§ WORK INSTRUCTIONS
Using the records that follow, copy every line containing the word "смерті".

[Saved data entries]
::::::::
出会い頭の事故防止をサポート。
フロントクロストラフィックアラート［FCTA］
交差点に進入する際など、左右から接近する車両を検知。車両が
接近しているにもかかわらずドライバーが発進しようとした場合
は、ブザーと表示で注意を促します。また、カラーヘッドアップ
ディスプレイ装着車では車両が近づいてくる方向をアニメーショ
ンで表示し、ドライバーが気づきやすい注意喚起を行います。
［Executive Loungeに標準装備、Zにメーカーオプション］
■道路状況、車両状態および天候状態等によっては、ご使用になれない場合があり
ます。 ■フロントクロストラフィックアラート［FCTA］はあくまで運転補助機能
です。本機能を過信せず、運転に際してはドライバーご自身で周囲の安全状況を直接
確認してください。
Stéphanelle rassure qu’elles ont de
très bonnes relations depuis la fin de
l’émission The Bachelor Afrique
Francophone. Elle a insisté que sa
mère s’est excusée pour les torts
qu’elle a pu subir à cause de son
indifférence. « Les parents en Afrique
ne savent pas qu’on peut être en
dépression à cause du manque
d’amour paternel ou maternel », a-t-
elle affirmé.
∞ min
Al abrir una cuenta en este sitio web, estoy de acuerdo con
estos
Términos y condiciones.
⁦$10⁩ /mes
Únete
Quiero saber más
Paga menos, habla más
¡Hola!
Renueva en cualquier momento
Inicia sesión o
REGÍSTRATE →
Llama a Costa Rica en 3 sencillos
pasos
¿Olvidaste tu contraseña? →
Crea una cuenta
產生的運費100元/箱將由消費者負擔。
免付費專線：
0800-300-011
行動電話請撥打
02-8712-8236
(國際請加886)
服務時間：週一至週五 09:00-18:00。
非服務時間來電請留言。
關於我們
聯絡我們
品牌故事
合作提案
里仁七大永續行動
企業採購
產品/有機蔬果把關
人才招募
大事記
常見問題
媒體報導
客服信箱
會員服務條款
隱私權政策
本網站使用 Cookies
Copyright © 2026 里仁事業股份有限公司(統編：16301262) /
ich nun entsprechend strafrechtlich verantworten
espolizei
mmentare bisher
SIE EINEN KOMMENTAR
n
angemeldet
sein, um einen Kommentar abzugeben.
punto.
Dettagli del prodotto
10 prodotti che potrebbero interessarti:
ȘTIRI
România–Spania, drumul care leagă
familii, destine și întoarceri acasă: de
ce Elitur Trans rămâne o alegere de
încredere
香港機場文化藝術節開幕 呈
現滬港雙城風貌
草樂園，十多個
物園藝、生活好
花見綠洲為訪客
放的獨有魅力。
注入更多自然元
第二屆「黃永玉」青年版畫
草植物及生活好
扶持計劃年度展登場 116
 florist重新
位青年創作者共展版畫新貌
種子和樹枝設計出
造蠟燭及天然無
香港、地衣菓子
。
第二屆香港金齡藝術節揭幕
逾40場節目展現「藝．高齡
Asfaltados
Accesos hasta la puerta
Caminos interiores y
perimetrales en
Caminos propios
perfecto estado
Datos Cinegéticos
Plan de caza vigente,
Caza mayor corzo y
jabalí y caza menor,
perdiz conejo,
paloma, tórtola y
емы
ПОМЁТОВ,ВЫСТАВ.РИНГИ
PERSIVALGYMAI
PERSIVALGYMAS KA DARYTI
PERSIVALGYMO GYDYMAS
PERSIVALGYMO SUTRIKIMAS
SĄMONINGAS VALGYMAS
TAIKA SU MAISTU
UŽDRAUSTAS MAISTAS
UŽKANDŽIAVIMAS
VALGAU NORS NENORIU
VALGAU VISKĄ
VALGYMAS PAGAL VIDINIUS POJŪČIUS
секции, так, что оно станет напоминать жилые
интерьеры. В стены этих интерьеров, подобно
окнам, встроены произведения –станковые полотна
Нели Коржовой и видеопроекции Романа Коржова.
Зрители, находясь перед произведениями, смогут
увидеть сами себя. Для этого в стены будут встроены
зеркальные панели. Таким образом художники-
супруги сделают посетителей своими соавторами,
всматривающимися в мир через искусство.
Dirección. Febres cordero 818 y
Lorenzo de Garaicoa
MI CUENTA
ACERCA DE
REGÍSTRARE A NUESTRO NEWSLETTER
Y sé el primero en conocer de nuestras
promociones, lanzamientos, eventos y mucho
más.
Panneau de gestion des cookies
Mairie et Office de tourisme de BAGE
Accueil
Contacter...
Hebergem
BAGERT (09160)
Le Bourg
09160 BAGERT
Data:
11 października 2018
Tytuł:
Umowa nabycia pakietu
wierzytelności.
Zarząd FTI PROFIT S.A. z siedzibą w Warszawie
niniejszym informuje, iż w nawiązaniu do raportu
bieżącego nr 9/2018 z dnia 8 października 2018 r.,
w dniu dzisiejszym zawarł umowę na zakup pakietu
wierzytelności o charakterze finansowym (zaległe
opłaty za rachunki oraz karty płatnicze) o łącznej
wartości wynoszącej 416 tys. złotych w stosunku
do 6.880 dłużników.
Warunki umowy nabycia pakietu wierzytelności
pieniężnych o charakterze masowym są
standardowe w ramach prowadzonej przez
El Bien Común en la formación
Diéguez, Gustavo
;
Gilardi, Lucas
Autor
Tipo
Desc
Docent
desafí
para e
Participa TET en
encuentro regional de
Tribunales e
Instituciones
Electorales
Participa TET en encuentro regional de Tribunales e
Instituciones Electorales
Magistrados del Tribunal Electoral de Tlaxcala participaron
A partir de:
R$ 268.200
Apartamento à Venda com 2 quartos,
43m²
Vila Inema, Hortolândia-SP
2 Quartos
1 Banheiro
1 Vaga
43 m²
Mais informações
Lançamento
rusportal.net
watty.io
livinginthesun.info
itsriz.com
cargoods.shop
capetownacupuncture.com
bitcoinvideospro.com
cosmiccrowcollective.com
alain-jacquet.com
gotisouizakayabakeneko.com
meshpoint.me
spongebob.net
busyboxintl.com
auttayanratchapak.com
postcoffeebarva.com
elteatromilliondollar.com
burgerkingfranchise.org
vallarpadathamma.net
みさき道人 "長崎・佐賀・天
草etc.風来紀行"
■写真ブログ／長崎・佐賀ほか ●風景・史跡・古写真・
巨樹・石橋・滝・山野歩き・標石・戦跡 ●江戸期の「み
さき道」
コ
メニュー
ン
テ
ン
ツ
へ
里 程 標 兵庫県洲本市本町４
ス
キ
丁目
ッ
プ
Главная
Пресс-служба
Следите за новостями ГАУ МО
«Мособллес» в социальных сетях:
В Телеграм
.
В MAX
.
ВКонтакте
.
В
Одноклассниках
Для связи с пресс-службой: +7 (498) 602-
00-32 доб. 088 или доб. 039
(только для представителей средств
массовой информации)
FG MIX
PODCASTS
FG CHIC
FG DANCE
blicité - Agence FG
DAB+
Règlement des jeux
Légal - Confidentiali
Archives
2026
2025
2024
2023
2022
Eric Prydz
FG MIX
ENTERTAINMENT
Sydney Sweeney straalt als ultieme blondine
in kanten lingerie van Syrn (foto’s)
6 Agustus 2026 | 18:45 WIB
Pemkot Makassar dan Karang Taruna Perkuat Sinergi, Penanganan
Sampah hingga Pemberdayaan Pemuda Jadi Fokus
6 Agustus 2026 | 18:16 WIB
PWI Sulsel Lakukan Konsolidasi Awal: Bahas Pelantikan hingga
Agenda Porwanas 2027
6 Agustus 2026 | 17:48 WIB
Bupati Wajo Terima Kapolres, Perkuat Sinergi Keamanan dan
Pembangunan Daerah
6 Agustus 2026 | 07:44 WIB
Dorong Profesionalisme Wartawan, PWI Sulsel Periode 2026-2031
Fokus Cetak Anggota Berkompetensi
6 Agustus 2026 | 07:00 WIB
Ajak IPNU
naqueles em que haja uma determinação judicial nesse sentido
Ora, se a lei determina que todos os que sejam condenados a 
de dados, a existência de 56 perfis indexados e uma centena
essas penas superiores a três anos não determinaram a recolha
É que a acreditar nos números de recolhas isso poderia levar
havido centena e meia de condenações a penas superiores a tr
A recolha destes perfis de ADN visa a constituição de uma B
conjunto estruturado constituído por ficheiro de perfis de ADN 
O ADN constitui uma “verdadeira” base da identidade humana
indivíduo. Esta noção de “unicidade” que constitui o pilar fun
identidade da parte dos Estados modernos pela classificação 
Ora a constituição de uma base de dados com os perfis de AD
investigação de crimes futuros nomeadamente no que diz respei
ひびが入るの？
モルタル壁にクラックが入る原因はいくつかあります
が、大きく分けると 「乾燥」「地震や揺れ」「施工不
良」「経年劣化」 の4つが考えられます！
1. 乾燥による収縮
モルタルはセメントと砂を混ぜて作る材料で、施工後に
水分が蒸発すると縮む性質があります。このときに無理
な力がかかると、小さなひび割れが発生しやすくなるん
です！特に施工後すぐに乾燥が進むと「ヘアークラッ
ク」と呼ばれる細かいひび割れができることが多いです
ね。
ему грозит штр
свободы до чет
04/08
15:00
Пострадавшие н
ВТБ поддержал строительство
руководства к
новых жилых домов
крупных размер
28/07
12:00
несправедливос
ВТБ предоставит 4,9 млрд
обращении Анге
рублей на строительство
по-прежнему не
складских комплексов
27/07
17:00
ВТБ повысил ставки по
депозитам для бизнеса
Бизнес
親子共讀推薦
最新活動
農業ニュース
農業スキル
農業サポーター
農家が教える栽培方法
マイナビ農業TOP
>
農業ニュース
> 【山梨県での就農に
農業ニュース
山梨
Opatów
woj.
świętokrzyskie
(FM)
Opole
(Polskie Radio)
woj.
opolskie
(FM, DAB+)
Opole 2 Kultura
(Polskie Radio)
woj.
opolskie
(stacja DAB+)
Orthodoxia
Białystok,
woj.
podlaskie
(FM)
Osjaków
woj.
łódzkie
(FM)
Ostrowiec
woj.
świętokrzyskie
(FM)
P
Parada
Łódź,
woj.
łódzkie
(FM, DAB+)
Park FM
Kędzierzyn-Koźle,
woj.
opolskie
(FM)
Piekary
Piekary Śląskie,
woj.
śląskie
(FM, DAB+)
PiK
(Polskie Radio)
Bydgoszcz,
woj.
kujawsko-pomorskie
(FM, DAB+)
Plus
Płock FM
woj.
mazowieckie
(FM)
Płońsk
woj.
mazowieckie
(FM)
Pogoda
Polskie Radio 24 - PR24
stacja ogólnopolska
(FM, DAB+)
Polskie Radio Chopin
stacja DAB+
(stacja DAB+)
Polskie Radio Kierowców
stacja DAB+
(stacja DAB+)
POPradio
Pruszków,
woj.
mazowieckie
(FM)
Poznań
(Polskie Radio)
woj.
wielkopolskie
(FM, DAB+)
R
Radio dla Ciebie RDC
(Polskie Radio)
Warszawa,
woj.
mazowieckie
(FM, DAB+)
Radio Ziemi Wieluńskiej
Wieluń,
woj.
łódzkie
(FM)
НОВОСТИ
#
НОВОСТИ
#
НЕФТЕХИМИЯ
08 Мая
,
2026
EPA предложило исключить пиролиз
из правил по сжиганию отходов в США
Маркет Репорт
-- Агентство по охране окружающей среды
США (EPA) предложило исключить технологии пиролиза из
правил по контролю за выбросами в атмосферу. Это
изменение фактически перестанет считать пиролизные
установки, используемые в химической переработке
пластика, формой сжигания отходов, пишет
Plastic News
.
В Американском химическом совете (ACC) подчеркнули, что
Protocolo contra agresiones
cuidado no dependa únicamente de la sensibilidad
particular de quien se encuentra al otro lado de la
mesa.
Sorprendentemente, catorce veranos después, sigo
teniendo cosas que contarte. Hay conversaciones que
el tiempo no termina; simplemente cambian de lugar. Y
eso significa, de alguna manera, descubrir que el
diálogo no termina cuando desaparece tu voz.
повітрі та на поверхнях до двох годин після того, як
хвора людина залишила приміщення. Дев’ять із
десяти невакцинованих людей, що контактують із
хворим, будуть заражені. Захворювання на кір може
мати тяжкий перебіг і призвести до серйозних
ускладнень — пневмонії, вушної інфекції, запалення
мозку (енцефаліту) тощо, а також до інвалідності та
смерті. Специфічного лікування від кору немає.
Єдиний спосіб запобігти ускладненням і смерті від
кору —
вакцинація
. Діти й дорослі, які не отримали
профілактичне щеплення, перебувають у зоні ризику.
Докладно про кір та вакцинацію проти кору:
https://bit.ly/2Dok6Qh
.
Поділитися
::::::::
§ WRITTEN ANSWER
смерті. Специфічного лікування від кору немає.
Єдиний спосіб запобігти ускладненням і смерті від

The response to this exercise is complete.